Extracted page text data
------------------------------------------------------------
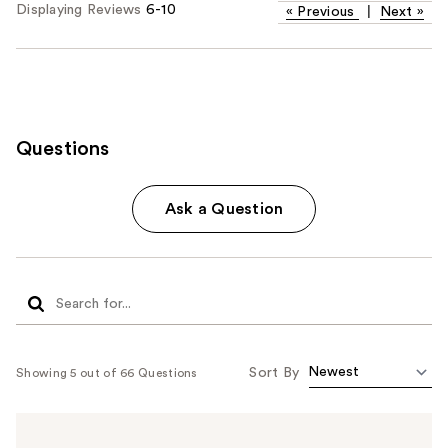
Displaying Reviews
6-10
«
Previous
|
Next
»
Questions
Ask a Question
Sort By
Showing 5 out of 66 Questions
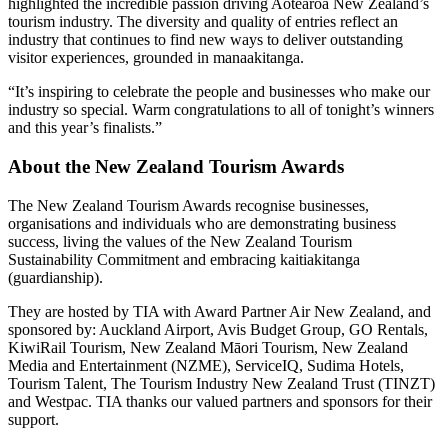
highlighted the incredible passion driving Aotearoa New Zealand’s
tourism industry. The diversity and quality of entries reflect an
industry that continues to find new ways to deliver outstanding
visitor experiences, grounded in manaakitanga.
“It’s inspiring to celebrate the people and businesses who make our
industry so special. Warm congratulations to all of tonight’s winners
and this year’s finalists.”
About the New Zealand Tourism Awards
The New Zealand Tourism Awards recognise businesses,
organisations and individuals who are demonstrating business
success, living the values of the New Zealand Tourism
Sustainability Commitment and embracing kaitiakitanga
(guardianship).
They are hosted by TIA with Award Partner Air New Zealand, and
sponsored by: Auckland Airport, Avis Budget Group, GO Rentals,
KiwiRail Tourism, New Zealand Māori Tourism, New Zealand
Media and Entertainment (NZME), ServiceIQ, Sudima Hotels,
Tourism Talent, The Tourism Industry New Zealand Trust (TINZT)
and Westpac. TIA thanks our valued partners and sponsors for their
support.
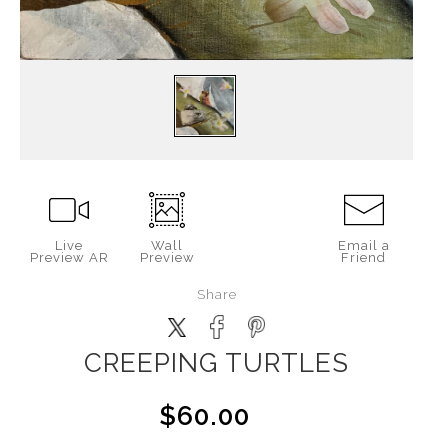
Live
Wall
Email a
Preview AR
Preview
Friend
Share
CREEPING TURTLES
$60.00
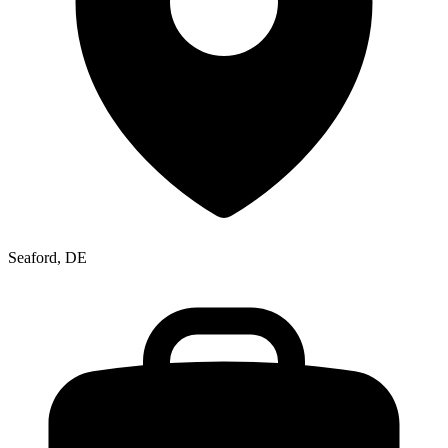
Seaford, DE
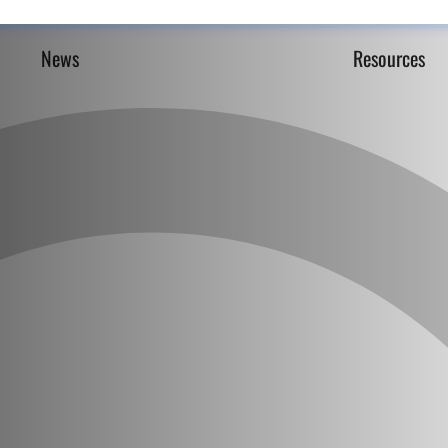
News
Resources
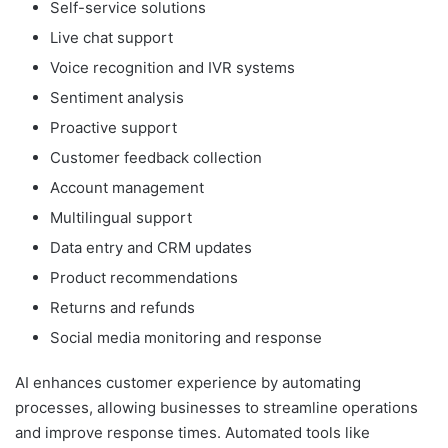
Self-service solutions
Live chat support
Voice recognition and IVR systems
Sentiment analysis
Proactive support
Customer feedback collection
Account management
Multilingual support
Data entry and CRM updates
Product recommendations
Returns and refunds
Social media monitoring and response
AI enhances customer experience by automating
processes, allowing businesses to streamline operations
and improve response times. Automated tools like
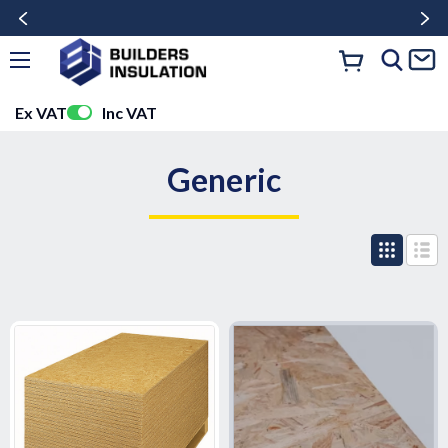
Ex VAT
Inc VAT
Generic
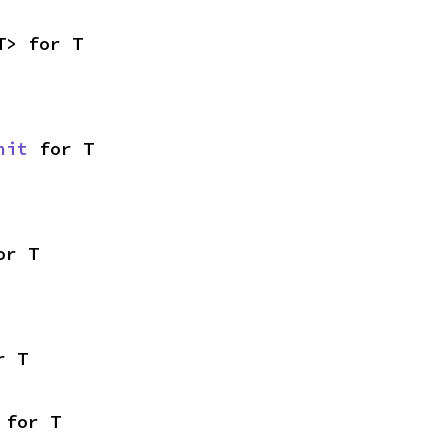
T> for T
nit
 for T
or T
r T
 for T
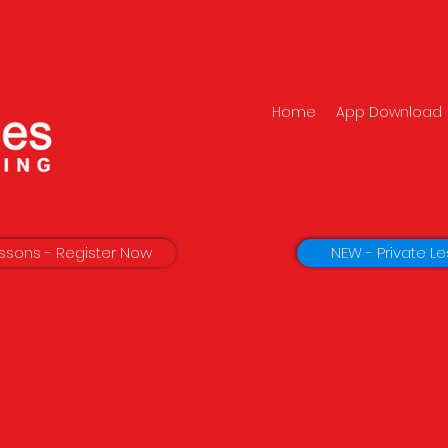
Home
App Download
ssons - Register Now
NEW - Private Le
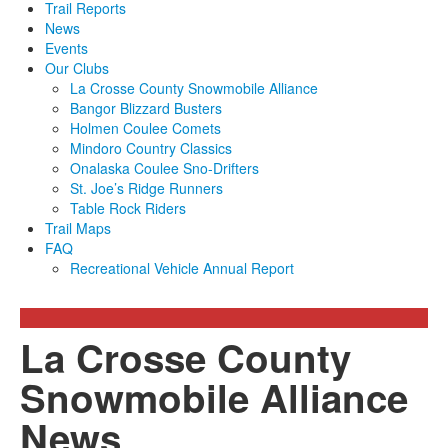
Trail Reports
News
Events
Our Clubs
La Crosse County Snowmobile Alliance
Bangor Blizzard Busters
Holmen Coulee Comets
Mindoro Country Classics
Onalaska Coulee Sno-Drifters
St. Joe’s Ridge Runners
Table Rock Riders
Trail Maps
FAQ
Recreational Vehicle Annual Report
La Crosse County
Snowmobile Alliance
News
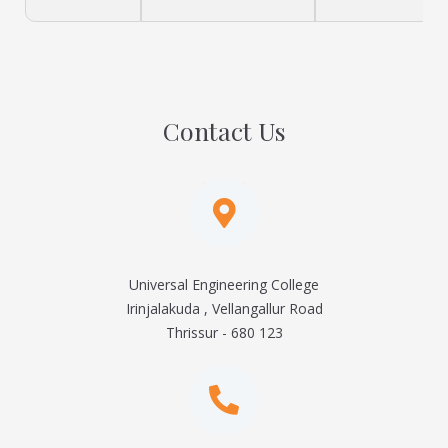
Contact Us
Universal Engineering College
Irinjalakuda , Vellangallur Road
Thrissur - 680 123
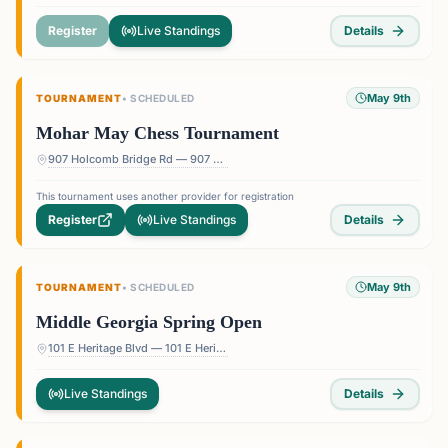
Register
Live Standings
Details
May 9th
TOURNAMENT
•
SCHEDULED
Mohar May Chess Tournament
907 Holcomb Bridge Rd — 907 Holcomb Bridge Rd, Roswell, GA 30076, USA
This tournament uses another provider for registration
Register
Live Standings
Details
May 9th
TOURNAMENT
•
SCHEDULED
Middle Georgia Spring Open
101 E Heritage Blvd — 101 E Heritage Blvd, Byron, GA 31008, USA
Live Standings
Details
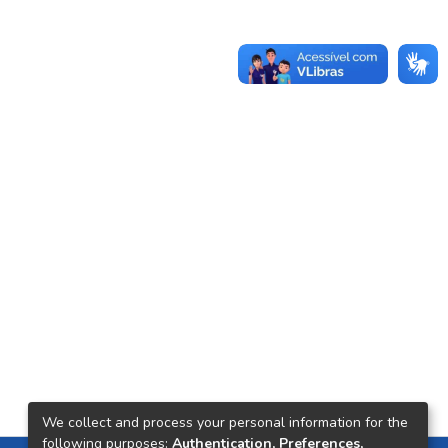
We collect and process your personal information for the
following purposes:
Authentication, Preferences,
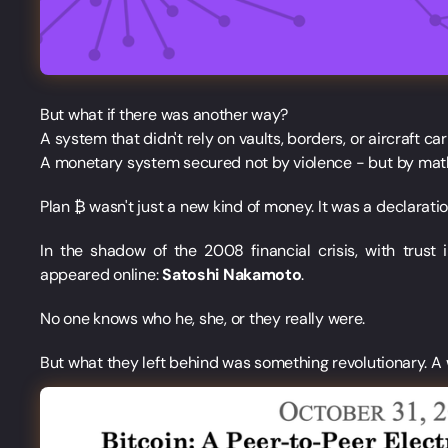
But what if there was another way?
A system that didn't rely on vaults, borders, or aircraft carr
A monetary system secured not by violence - but by mat
Plan ₿ wasn't just a new kind of money. It was a declarat
In the shadow of the 2008 financial crisis, with trus
appeared online:
Satoshi Nakamoto
.
No one knows who he, she, or they really were.
But what they left behind was something revolutionary. A 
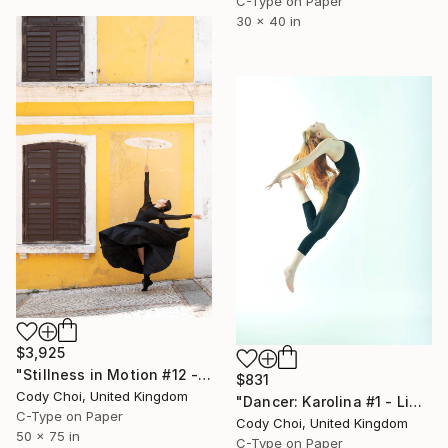
C-Type on Paper
30 x 40 in
$3,925
"Stillness in Motion #12 - Macau" Photograph
$831
Cody Choi, United Kingdom
"Dancer: Karolina #1 - Limited Edition of 15" Photograph
C-Type on Paper
Cody Choi, United Kingdom
50 x 75 in
C-Type on Paper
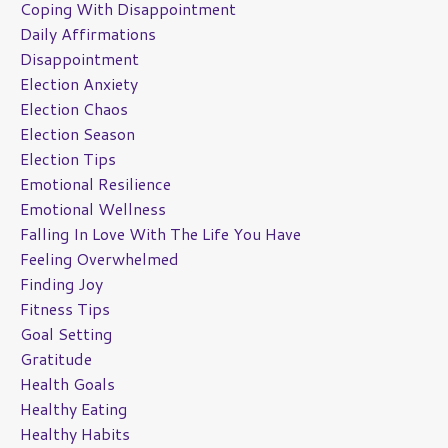
Coping With Disappointment
Daily Affirmations
Disappointment
Election Anxiety
Election Chaos
Election Season
Election Tips
Emotional Resilience
Emotional Wellness
Falling In Love With The Life You Have
Feeling Overwhelmed
Finding Joy
Fitness Tips
Goal Setting
Gratitude
Health Goals
Healthy Eating
Healthy Habits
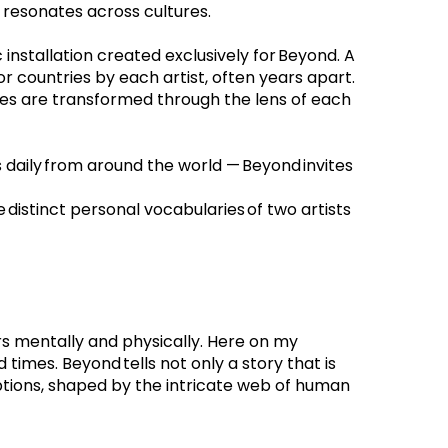
t resonates across cultures.
installation created exclusively for Beyond. A 
r countries by each artist, often years apart. 
es are transformed through the lens of each 
daily from around the world — Beyond invites 
 distinct personal vocabularies of two artists 
rs mentally and physically. Here on my 
imes. Beyond tells not only a story that is 
ptions, shaped by the intricate web of human 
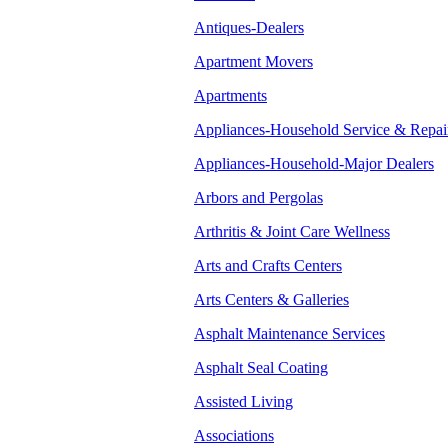
Antiques-Dealers
Apartment Movers
Apartments
Appliances-Household Service & Repai
Appliances-Household-Major Dealers
Arbors and Pergolas
Arthritis & Joint Care Wellness
Arts and Crafts Centers
Arts Centers & Galleries
Asphalt Maintenance Services
Asphalt Seal Coating
Assisted Living
Associations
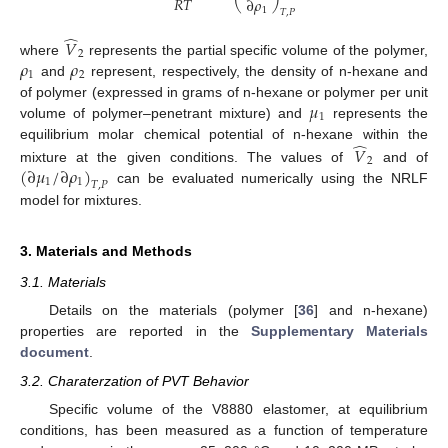
𝑅
𝑇
∂
𝜌
1
𝑇
,
𝑃
̂
𝑉
2
𝜌
𝜌
where
represents the partial specific volume of the polymer,
1
2
and
represent, respectively, the density of n-hexane and
𝜇
of polymer (expressed in grams of n-hexane or polymer per unit
1
volume of polymer–penetrant mixture) and
represents the
̂
equilibrium molar chemical potential of n-hexane within the
𝑉
2
(
∂
𝜇
/
∂
𝜌
)
mixture at the given conditions. The values of
and of
1
1
𝑇
,
𝑃
can be evaluated numerically using the NRLF
model for mixtures.
3. Materials and Methods
3.1. Materials
Details on the materials (polymer [
36
] and n-hexane)
properties are reported in the
Supplementary Materials
document
.
3.2. Charaterzation of PVT Behavior
Specific volume of the V8880 elastomer, at equilibrium
conditions, has been measured as a function of temperature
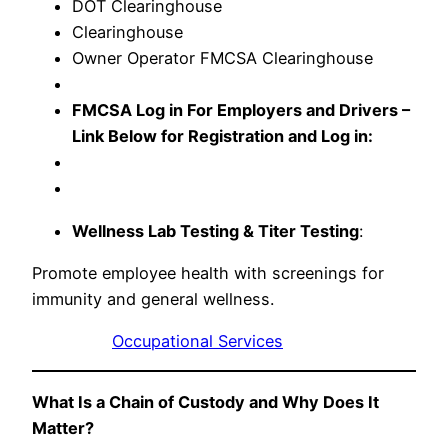
DOT Clearinghouse
Clearinghouse
Owner Operator FMCSA Clearinghouse
FMCSA Log in For Employers and Drivers –
Link Below for Registration and Log in:
Wellness Lab Testing & Titer Testing
:
Promote employee health with screenings for
immunity and general wellness.
Occupational Services
What Is a Chain of Custody and Why Does It
Matter?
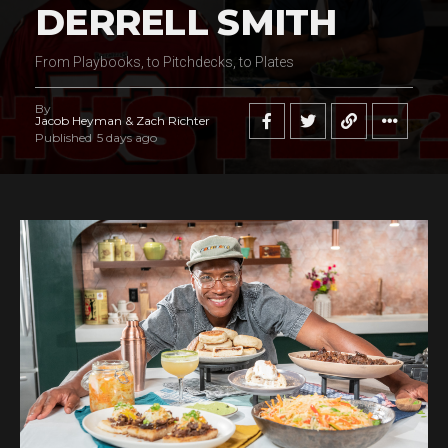
DERRELL SMITH
From Playbooks, to Pitchdecks, to Plates
By
Jacob Heyman & Zach Richter
Published
5 days ago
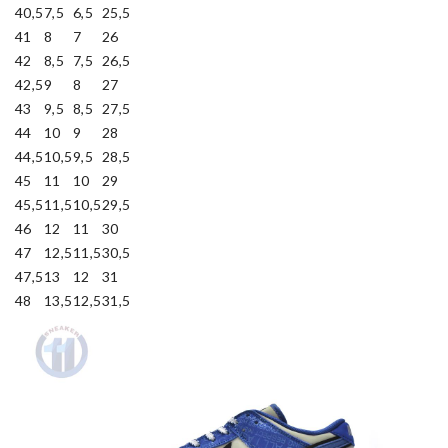
40,5
7,5
6,5
25,5
41
8
7
26
42
8,5
7,5
26,5
42,5
9
8
27
43
9,5
8,5
27,5
44
10
9
28
44,5
10,5
9,5
28,5
45
11
10
29
45,5
11,5
10,5
29,5
46
12
11
30
47
12,5
11,5
30,5
47,5
13
12
31
48
13,5
12,5
31,5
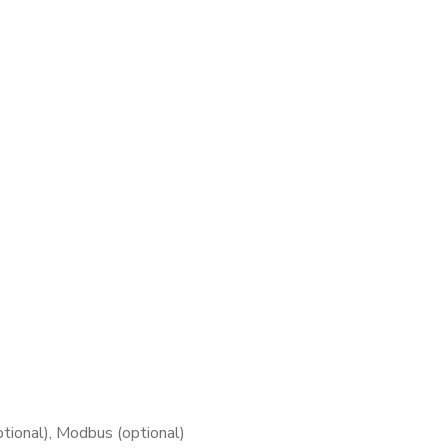
tional), Modbus (optional)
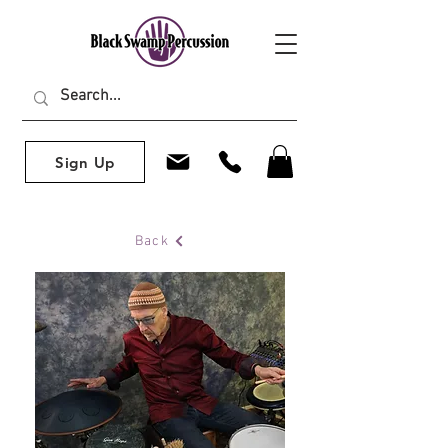
Sign Up
Back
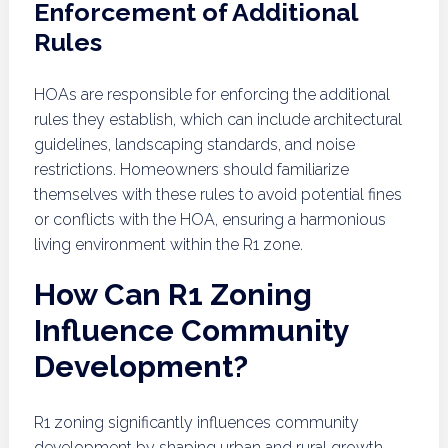
Enforcement of Additional
Rules
HOAs are responsible for enforcing the additional
rules they establish, which can include architectural
guidelines, landscaping standards, and noise
restrictions. Homeowners should familiarize
themselves with these rules to avoid potential fines
or conflicts with the HOA, ensuring a harmonious
living environment within the R1 zone.
How Can R1 Zoning
Influence Community
Development?
R1 zoning significantly influences community
development by shaping urban and rural growth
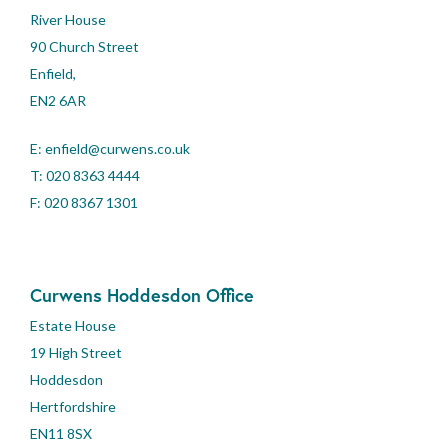
River House
90 Church Street
Enfield,
EN2 6AR
E:
enfield@curwens.co.uk
T:
020 8363 4444
F: 020 8367 1301
Curwens Hoddesdon Office
Estate House
19 High Street
Hoddesdon
Hertfordshire
EN11 8SX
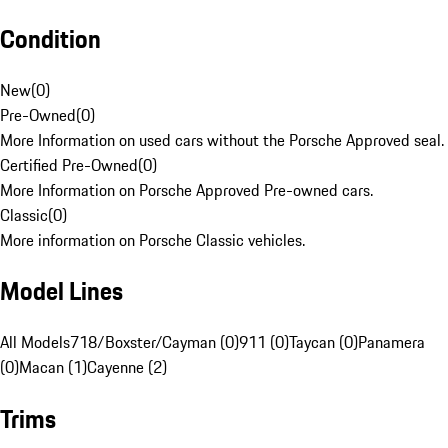
Condition
New
(
0
)
Pre-Owned
(
0
)
More Information on used cars without the Porsche Approved seal.
Certified Pre-Owned
(
0
)
More Information on Porsche Approved Pre-owned cars.
Classic
(
0
)
More information on Porsche Classic vehicles.
Model Lines
All Models
718/Boxster/Cayman (0)
911 (0)
Taycan (0)
Panamera
(0)
Macan (1)
Cayenne (2)
Trims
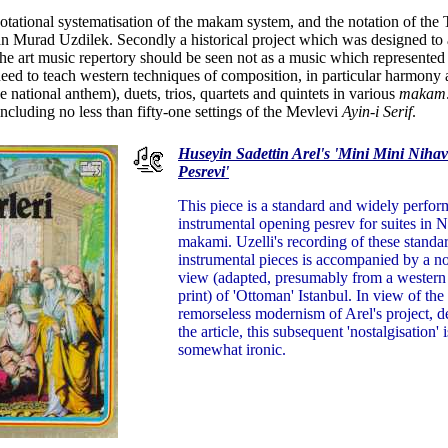
tational systematisation of the makam system, and the notation of the T
n Murad Uzdilek. Secondly a historical project which was designed to ass
the art music repertory should be seen not as a music which represented
need to teach western techniques of composition, in particular harmony
 national anthem), duets, trios, quartets and quintets in various
makam
ncluding no less than fifty-one settings of the Mevlevi
Ayin-i Serif
.
Huseyin Sadettin Arel's 'Mini Mini Nihav
Pesrevi'
This piece is a standard and widely perfo
instrumental opening pesrev for suites in 
makami. Uzelli's recording of these standa
instrumental pieces is accompanied by a no
view (adapted, presumably from a western o
print) of 'Ottoman' Istanbul. In view of the
remorseless modernism of Arel's project, d
the article, this subsequent 'nostalgisation' i
somewhat ironic.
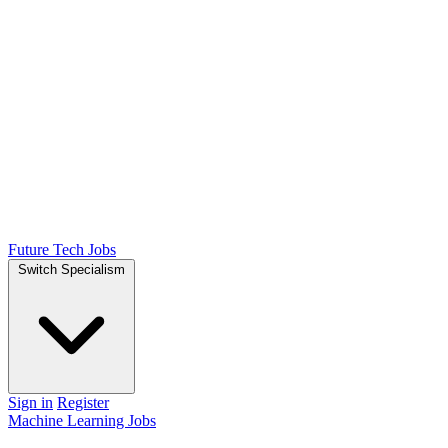
Future Tech Jobs
Switch Specialism
Sign in
Register
Machine Learning Jobs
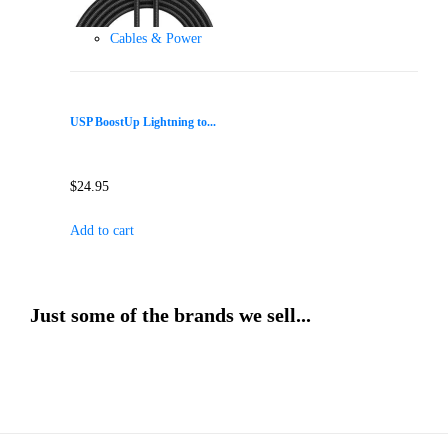
Cables & Power
USP BoostUp Lightning to...
$
24.95
Add to cart
Just some of the brands we sell...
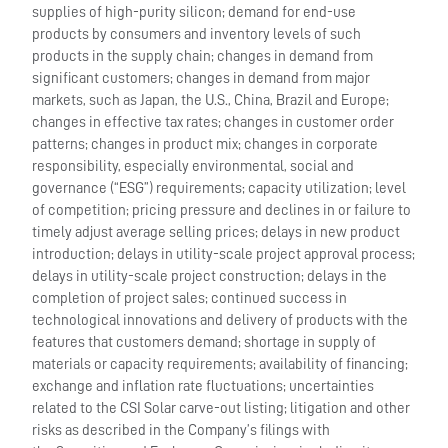
supplies of high-purity silicon; demand for end-use
products by consumers and inventory levels of such
products in the supply chain; changes in demand from
significant customers; changes in demand from major
markets, such as Japan, the U.S., China, Brazil and Europe;
changes in effective tax rates; changes in customer order
patterns; changes in product mix; changes in corporate
responsibility, especially environmental, social and
governance (“ESG”) requirements; capacity utilization; level
of competition; pricing pressure and declines in or failure to
timely adjust average selling prices; delays in new product
introduction; delays in utility-scale project approval process;
delays in utility-scale project construction; delays in the
completion of project sales; continued success in
technological innovations and delivery of products with the
features that customers demand; shortage in supply of
materials or capacity requirements; availability of financing;
exchange and inflation rate fluctuations; uncertainties
related to the CSI Solar carve-out listing; litigation and other
risks as described in the Company’s filings with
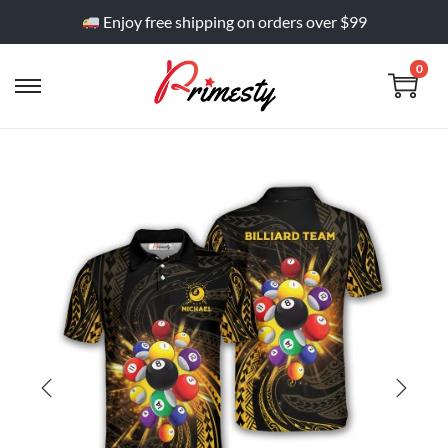
Enjoy free shipping on orders over $99
0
------------------------------------------------------------
__REQUIREMENT__
What is needed is an exact copy of only the lines above from the one with "Social media monitoring and response" to the one with "Trail Reports", both kept, with every picture left out.

__THE COMPLETED TASK__
Social media monitoring and response
AI enhances customer experience by automating
processes, allowing businesses to streamline operations
and improve response times. Automated tools like
Ex VAT
Inc VAT
Generic
T> for T
nit
 for T
or T
r T
 for T
Home
App Download
ssons - Register Now
NEW - Private Le
Trail Reports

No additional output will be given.